But they are better placed to ride out slowdown compared with 2016
Bengaluru, NFAPost: Operating margins of primary steel producers are set to decline ~200 basis points (bps) to ~15% this fiscal on weaker sales volume and realisation, amid limited cushion available from lower raw material prices 1.
That said, producers may still be better off than in the previous downturn of fiscal 2016 because the imposition of anti-
dumping duty by the government and resolution of stressed assets have helped shore up their debt metrics. Deferral of capex this fiscal and likely demand recovery next fiscal will also support credit profiles.
The percentage fall in sales volume on-year is likely to be in high single digit this fiscal mainly because domestic
demand evaporated in the first quarter following the Covid-19 pandemic-induced lockdowns.
A likely recovery during the rest of this fiscal – stemming from pent-up demand, government spending on rural housing and roads, and growth in lower-margin exports – may not be enough to offset the first-quarter blow.
Raw material cost
CRISIL Research Director Isha Chaudhary said lower volumes and realisations will put pressure on the operating margins of steel producers this fiscal.

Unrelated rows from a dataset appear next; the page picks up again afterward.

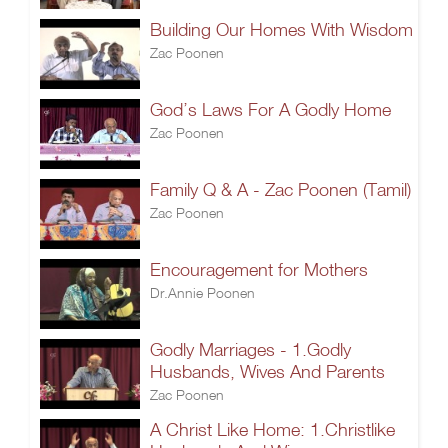
Building Our Homes With Wisdom
Zac Poonen
God’s Laws For A Godly Home
Zac Poonen
Family Q & A - Zac Poonen (Tamil)
Zac Poonen
Encouragement for Mothers
Dr.Annie Poonen
Godly Marriages - 1.Godly
Husbands, Wives And Parents
Zac Poonen
A Christ Like Home: 1.Christlike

“This is despite some support from softer iron ore and coking coal prices, which form ~80% of their raw material cost. We expect operating margins, which had slid 400 bps last fiscal from a peak of 21% in fiscal 2019, to fall another 200 bps to ~15% this fiscal,” said CRISIL Research Director Isha Chaudhary.
Operating margins had hit a decadal low of 9% during the previous steel sector downturn of fiscal 2016. This time
around, domestic steel makers get support from the anti-dumping duty, which sets a floor price for steel imports from
China, South Korea and Vietnam, among others.
Consequently, domestic prices this fiscal would be ~25% higher and aggregate industry operating profit nearly twice that in fiscal 2016.
Moreover, steelmakers are likely to defer nearly half of their planned capex this fiscal and conserve cash to fortify
Consequently, the gross debt to remain stable and the decline in interest cover to be restricted to~1.7 times this fiscal compared with ~2.3 times in fiscal 2020 and below 1 time in fiscal 2016.
CRISIL Ratings Associate Director Says Naveen Vaidyanathan said he foresees a bounce-back in steel demand
growth to double digits next fiscal.
“This growth is primarily because of likely government push to housing and infrastructure, and recovery in automobile sales. That would improve the steel industry’s profits, increase interest cover to ~2.3 times, and support credit profiles,” said Says Naveen Vaidyanathan.
Better health of steel companies – debt issues of most large stressed capacities have been resolved and they have
consolidated with stronger peers – will help them ride near-term headwinds. The pace of demand recovery and its impact on steel prices would be the key monitorables in the road ahead.